Il progetto di impianto fotovoltaico a terra di circa 45 ettari (63 campi da calcio) previsto nell’area rischia di determinare una trasformazione profonda e permanente del paesaggio rurale, con effetti rilevanti non solo sull’ambiente, ma anche sulle attività economiche locali legate alla valorizzazione del territorio.

 

Dal nostro Pincio, lo sguardo dei cittadini e dei turisti ha sempre abbracciato una valle fertile, dove la tradizione vitivinicola e il retaggio degli antichi romani convivono in un equilibrio perfetto. Oggi, il progetto 'Baciamano' minaccia di sostituire la nostra identità rurale  con un tappeto di 50.000 pannelli neri. Un muro industriale lungo 6 chilometri che nessuna siepe 'miracolosa' potrà mai nascondere davvero agli occhi di chi ama questa terra.

 

 

 

 

Non si tratta di una contrarietà allo sviluppo delle energie rinnovabili, che riconosciamo come necessarie e strategiche, ma della necessità di garantire una corretta localizzazione degli impianti, evitando il consumo di suolo agricolo produttivo e la compromissione di aree a forte vocazione paesaggistica e turistica.
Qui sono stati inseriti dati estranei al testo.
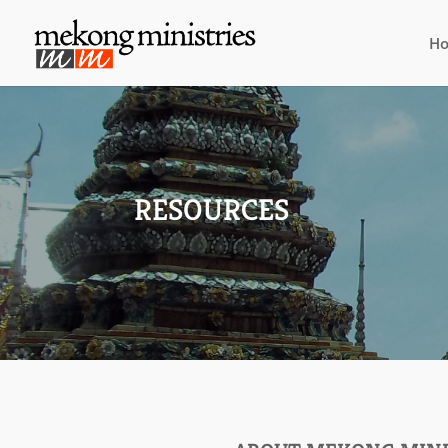
H
RESOURCES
In particolare si evidenziano le seguenti criticità:

  • deturpazione di una vasta superficie di terreno agricolo (circa 45 ettari);
  • alterazione significativa del paesaggio collinare e rurale della Val Potenza;
  • potenziale impatto negativo sulle attività agricole e turistiche di qualità locale;
  • inadeguata valutazione degli effetti cumulativi con altri impianti energetici presenti e previsti nell’area (32 impianti nel raggio di soli 10km)
  •  danno all’immagine turistica e alla fruizione del territorio rurale;
  • rischio Ambientale in area critica: l'impianto insiste su un acquifero a vulnerabilità 'estremamente elevata'. Lo studio prevede l'uso di oltre 4.000mc d'acqua per l'irrigazione della fascia perimetrale, aggravando la pressione sulle risorse locali in un'epoca di crisi idrica. 

Facciamo un appello alle autorità locali e regionali affinché ascoltino le nostre preoccupazioni e proteggano la Val Potenza da un intervento così invasivo. Chiediamo che vengano esplorate soluzioni alternative che non compromettano l'integrità del paesaggio e che supportino una crescita sostenibile rispettando il patrimonio culturale e naturale della nostra regione.

Sostenitori:

La campagna è aperta all’adesione di:

  • aziende agricole;
  • operatori turistici e ricettivi;
  • associazioni culturali e ambientali;
  • residenti;
  • professionisti e tecnici del territorio;
  • cittadini interessati alla tutela del paesaggio e dell’agricoltura locale.

Obiettivo della campagna
Chiediamo che il progetto venga sottoposto ad una valutazione particolarmente rigorosa sotto il profilo paesaggistico, ambientale, agricolo, socio-economico, cumulativo rispetto ad altri impianti presenti o previsti nell’area.

 

Vi invitiamo a firmare questa petizione per unirvi alla nostra causa e proteggere una delle valli più belle e significative delle Marche. La Val Potenza merita di essere preservata per le generazioni future.